Usia stieg vor ihm die Treppe hinab. Für einen alten Mann wirkte er rüstig. »Ich versteh nicht, warum ihr euch alle so für die Gärten der Zapote interessiert. Das ist ein verfluchter Ort. Wer durch das Weiße Tor geht, kommt nicht mehr wieder.«
»Wer interessiert sich denn noch dafür?«
Usia hielt inne und drehte sich zu ihm um. »Dieses Spiel geht anders, mein Junge. Du warst recht einsilbig, als ich dich heute Morgen gefragt habe, warum du auf den Ankerturm hinaufwillst. Sag du mir, was so interessant an den Gärten der Tempelstadt ist, und dann erzähle ich dir, wer so wie du ganze Tage auf einem Balken gesessen hat.«
Nodon hatte damit gerechnet, dass so eine Frage kommen würde, und sich eine Geschichte über einen Freund zurechtgelegt, der verschwunden war, nachdem er Streit mit einem Händler aus Zapote angefangen hatte.
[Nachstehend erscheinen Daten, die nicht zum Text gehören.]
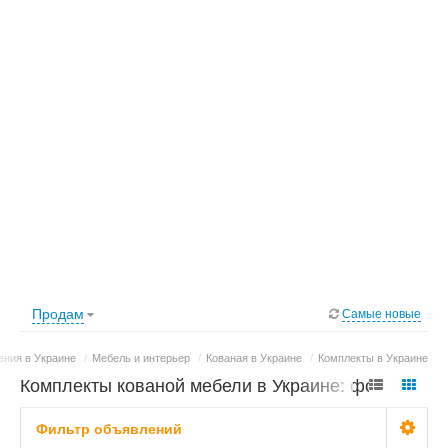
Продам
Самые новые
ния в Украине
/
Мебель и интерьер
/
Кованая в Украине
/
Комплекты в Украине
Комплекты кованой мебели в Украине: фото,
цены
Фильтр объявлений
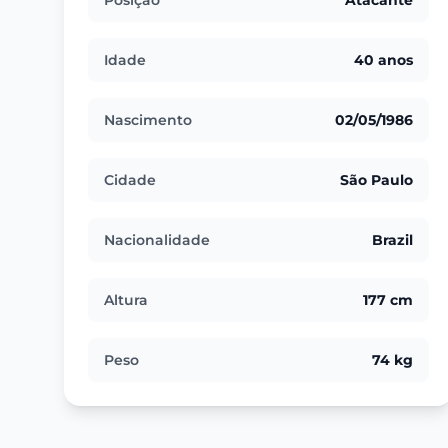
Posição
Atacante
Idade
40 anos
Nascimento
02/05/1986
Cidade
São Paulo
Nacionalidade
Brazil
Altura
177 cm
Peso
74 kg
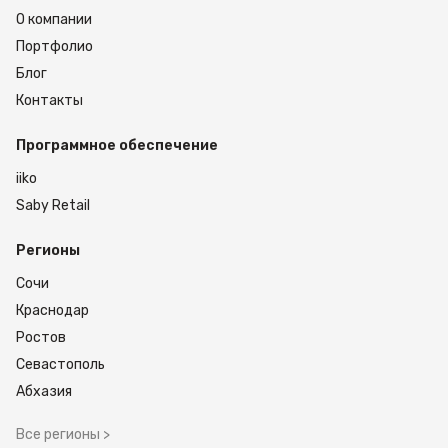
О компании
Портфолио
Блог
Контакты
Программное обеспечение
iiko
Saby Retail
Регионы
Сочи
Краснодар
Ростов
Севастополь
Абхазия
Все регионы >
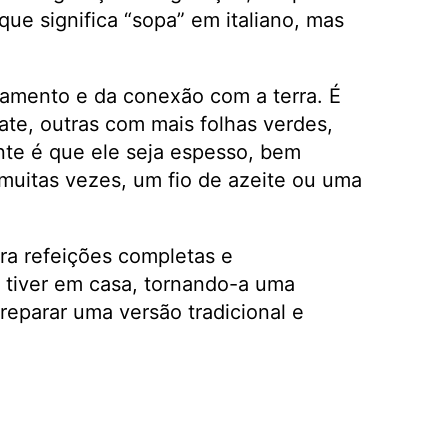
 que significa “sopa” em italiano, mas
tamento e da conexão com a terra. É
ate, outras com mais folhas verdes,
te é que ele seja espesso, bem
 muitas vezes, um fio de azeite ou uma
ara refeições completas e
e tiver em casa, tornando-a uma
reparar uma versão tradicional e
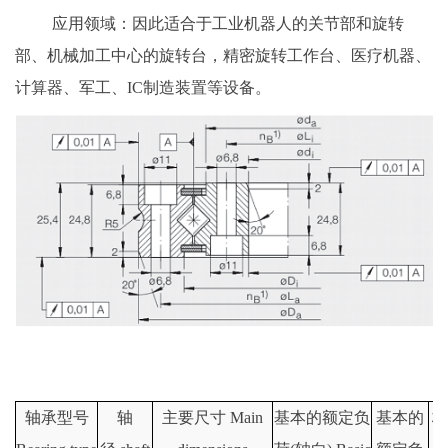
应用领域：因此适合于工业机器人的关节部和旋转
部、机械加工中心的旋转台，精密旋转工作台、医疗机器、
计算器、军工、IC制造装置等设备。
轴承型号
轴
主要尺寸 Main
基本的额定负
基本的
极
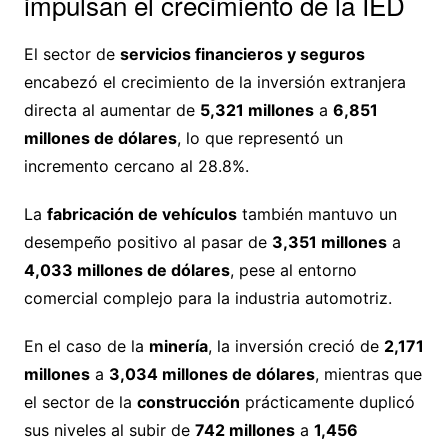
impulsan el crecimiento de la IED
El sector de
servicios financieros y seguros
encabezó el crecimiento de la inversión extranjera
directa al aumentar de
5,321 millones
a
6,851
millones de dólares
, lo que representó un
incremento cercano al 28.8%.
La
fabricación de vehículos
también mantuvo un
desempeño positivo al pasar de
3,351 millones
a
4,033 millones de dólares
, pese al entorno
comercial complejo para la industria automotriz.
En el caso de la
minería
, la inversión creció de
2,171
millones
a
3,034 millones de dólares
, mientras que
el sector de la
construcción
prácticamente duplicó
sus niveles al subir de
742 millones
a
1,456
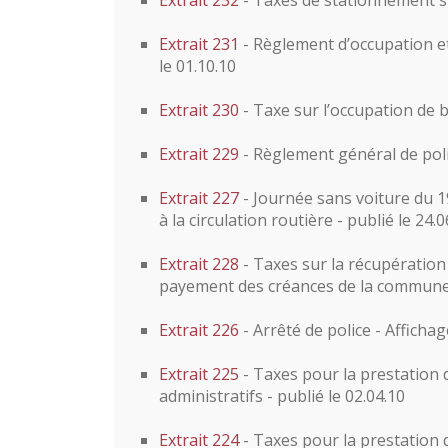
Extrait 232
- Taxes de stationnement su
Extrait 231
- Règlement d’occupation et
le 01.10.10
Extrait 230
- Taxe sur l’occupation de 
Extrait 229
- Règlement général de police
Extrait 227
- Journée sans voiture du 1
à la circulation routière - publié le 24.0
Extrait 228
- Taxes sur la récupération
payement des créances de la commune à
Extrait 226
- Arrêté de police - Affichag
Extrait 225
- Taxes pour la prestation 
administratifs - publié le 02.04.10
Extrait 224
- Taxes pour la prestation 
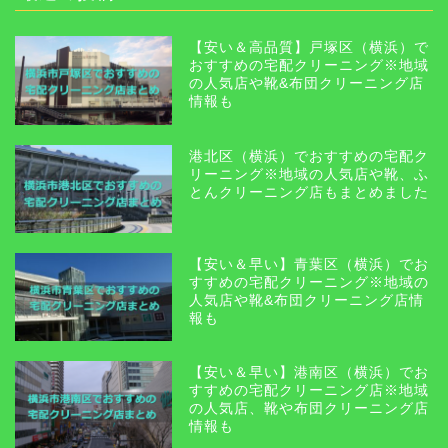
【安い＆高品質】戸塚区（横浜）で
おすすめの宅配クリーニング※地域
の人気店や靴&布団クリーニング店
情報も
港北区（横浜）でおすすめの宅配ク
リーニング※地域の人気店や靴、ふ
とんクリーニング店もまとめました
【安い＆早い】青葉区（横浜）でお
すすめの宅配クリーニング※地域の
人気店や靴&布団クリーニング店情
報も
【安い＆早い】港南区（横浜）でお
すすめの宅配クリーニング店※地域
の人気店、靴や布団クリーニング店
情報も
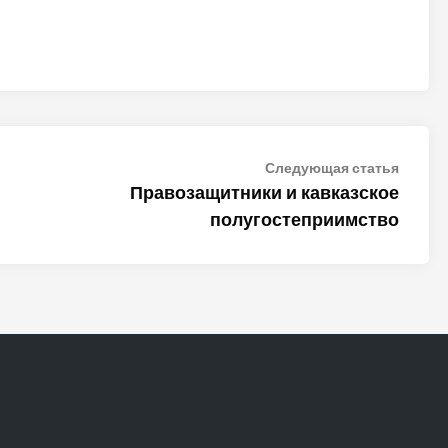
Следу
Следующая статья
статья
Правозащитники и кавказское
полугостеприимство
Inzwischen hatten sie den Fuß des Turms erreicht. »Dein Freund war aber nicht zufällig so ein schlanker, blonder Kerl mit Schläfenzöpfen. Hat sich am Ende von Kopf bis Fuß mit rotbraunen Mustern bemalen lassen. Sah schrecklich aus.«
»Bandag«, murmelte Nodon. Zu seiner Zeit in der Weißen Halle hatte es einen Schüler aus dem Volk der Maurawan gegeben. Manchmal hatte er sich bemalt und war ganze Nächte lang in die Wälder verschwunden.